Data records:

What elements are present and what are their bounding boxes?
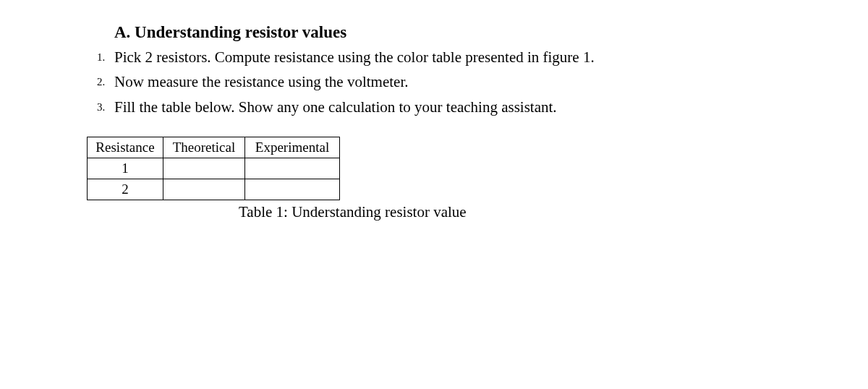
header-resistance: Resistance [88, 137, 163, 158]
header-experimental: Experimental [245, 137, 340, 158]
header-theoretical: Theoretical [163, 137, 245, 158]
step-item: Fill the table below. Show any one calcu… [114, 96, 781, 118]
section-title: A. Understanding resistor values [114, 23, 781, 42]
table-area: Resistance Theoretical Experimental 1 2 … [87, 137, 781, 221]
cell-experimental [245, 179, 340, 200]
table-caption: Table 1: Understanding resistor value [239, 203, 781, 221]
step-item: Now measure the resistance using the vol… [114, 71, 781, 93]
table-row: 2 [88, 179, 340, 200]
cell-experimental [245, 158, 340, 179]
cell-theoretical [163, 158, 245, 179]
cell-label: 1 [88, 158, 163, 179]
table-row: 1 [88, 158, 340, 179]
table-header-row: Resistance Theoretical Experimental [88, 137, 340, 158]
steps-list: Pick 2 resistors. Compute resistance usi… [87, 46, 781, 118]
document-content: A. Understanding resistor values Pick 2 … [0, 0, 868, 221]
cell-label: 2 [88, 179, 163, 200]
resistor-table: Resistance Theoretical Experimental 1 2 [87, 137, 340, 200]
step-item: Pick 2 resistors. Compute resistance usi… [114, 46, 781, 68]
cell-theoretical [163, 179, 245, 200]
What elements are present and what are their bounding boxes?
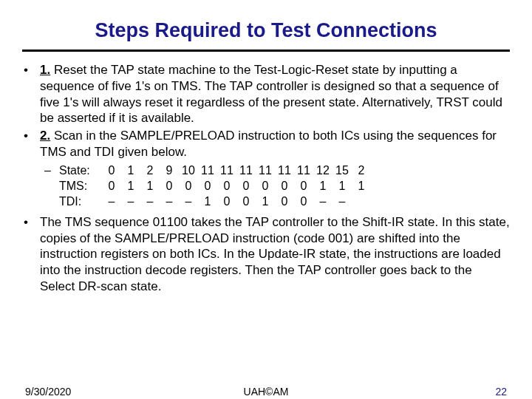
tdi-label: TDI: xyxy=(59,194,102,209)
state-cell: 11 xyxy=(275,163,294,178)
tms-cell: 0 xyxy=(179,179,198,194)
bullet-dot: • xyxy=(22,214,40,295)
slide-title: Steps Required to Test Connections xyxy=(22,15,510,50)
footer-center: UAH©AM xyxy=(0,386,532,398)
tms-cell: 1 xyxy=(352,179,371,194)
content-area: • 1. Reset the TAP state machine to the … xyxy=(22,62,510,295)
bullet-3-text: The TMS sequence 01100 takes the TAP con… xyxy=(40,214,510,295)
tms-cell: 0 xyxy=(217,179,236,194)
footer-page: 22 xyxy=(495,386,507,398)
tdi-cell: – xyxy=(332,194,352,209)
tdi-cell: 0 xyxy=(217,194,236,209)
state-cell: 2 xyxy=(140,163,160,178)
state-cell: 11 xyxy=(236,163,256,178)
tdi-cell: 1 xyxy=(198,194,217,209)
bullet-1: • 1. Reset the TAP state machine to the … xyxy=(22,62,510,126)
tms-cell: 1 xyxy=(121,179,140,194)
tdi-cell: 0 xyxy=(294,194,313,209)
tdi-cell: – xyxy=(313,194,332,209)
bullet-body: 2. Scan in the SAMPLE/PRELOAD instructio… xyxy=(40,128,510,160)
bullet-body: 1. Reset the TAP state machine to the Te… xyxy=(40,62,510,126)
tms-cell: 0 xyxy=(256,179,275,194)
bullet-dot: • xyxy=(22,62,40,126)
state-cell: 2 xyxy=(352,163,371,178)
state-label: State: xyxy=(59,163,102,178)
tdi-cell: – xyxy=(102,194,121,209)
state-cell: 11 xyxy=(294,163,313,178)
tms-cell: 0 xyxy=(294,179,313,194)
tms-cell: 0 xyxy=(102,179,121,194)
state-cell: 15 xyxy=(332,163,352,178)
tdi-cell: – xyxy=(160,194,179,209)
step-number-2: 2. xyxy=(40,129,50,143)
state-cell: 12 xyxy=(313,163,332,178)
tms-cell: 0 xyxy=(160,179,179,194)
dash-icon: – xyxy=(44,163,59,210)
state-cell: 1 xyxy=(121,163,140,178)
state-cell: 10 xyxy=(179,163,198,178)
tms-cell: 0 xyxy=(198,179,217,194)
tdi-cell: – xyxy=(121,194,140,209)
tdi-cell: 0 xyxy=(236,194,256,209)
sub-bullet-sequences: – State: 0 1 2 9 10 11 11 11 11 11 11 12… xyxy=(44,163,510,210)
tms-cell: 0 xyxy=(275,179,294,194)
state-cell: 11 xyxy=(198,163,217,178)
tdi-cell xyxy=(352,194,371,209)
sequence-table: State: 0 1 2 9 10 11 11 11 11 11 11 12 1… xyxy=(59,163,371,210)
state-cell: 11 xyxy=(217,163,236,178)
tms-cell: 1 xyxy=(332,179,352,194)
tms-cell: 0 xyxy=(236,179,256,194)
bullet-3: • The TMS sequence 01100 takes the TAP c… xyxy=(22,214,510,295)
tdi-cell: 0 xyxy=(275,194,294,209)
step-1-text: Reset the TAP state machine to the Test-… xyxy=(40,63,502,125)
bullet-dot: • xyxy=(22,128,40,160)
title-rule xyxy=(22,50,510,52)
tms-cell: 1 xyxy=(313,179,332,194)
tdi-cell: – xyxy=(179,194,198,209)
tms-cell: 1 xyxy=(140,179,160,194)
slide: Steps Required to Test Connections • 1. … xyxy=(0,0,532,399)
step-number-1: 1. xyxy=(40,63,50,77)
state-cell: 0 xyxy=(102,163,121,178)
tdi-cell: – xyxy=(140,194,160,209)
tms-label: TMS: xyxy=(59,179,102,194)
tdi-cell: 1 xyxy=(256,194,275,209)
bullet-2: • 2. Scan in the SAMPLE/PRELOAD instruct… xyxy=(22,128,510,160)
state-cell: 11 xyxy=(256,163,275,178)
state-cell: 9 xyxy=(160,163,179,178)
step-2-text: Scan in the SAMPLE/PRELOAD instruction t… xyxy=(40,129,497,159)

→ **DESCRIPTION OF THE TASK**: Say how many lines in the data include the string "PRELOAD", giving the number alone.

→ **EXERCISE RESULT**: 3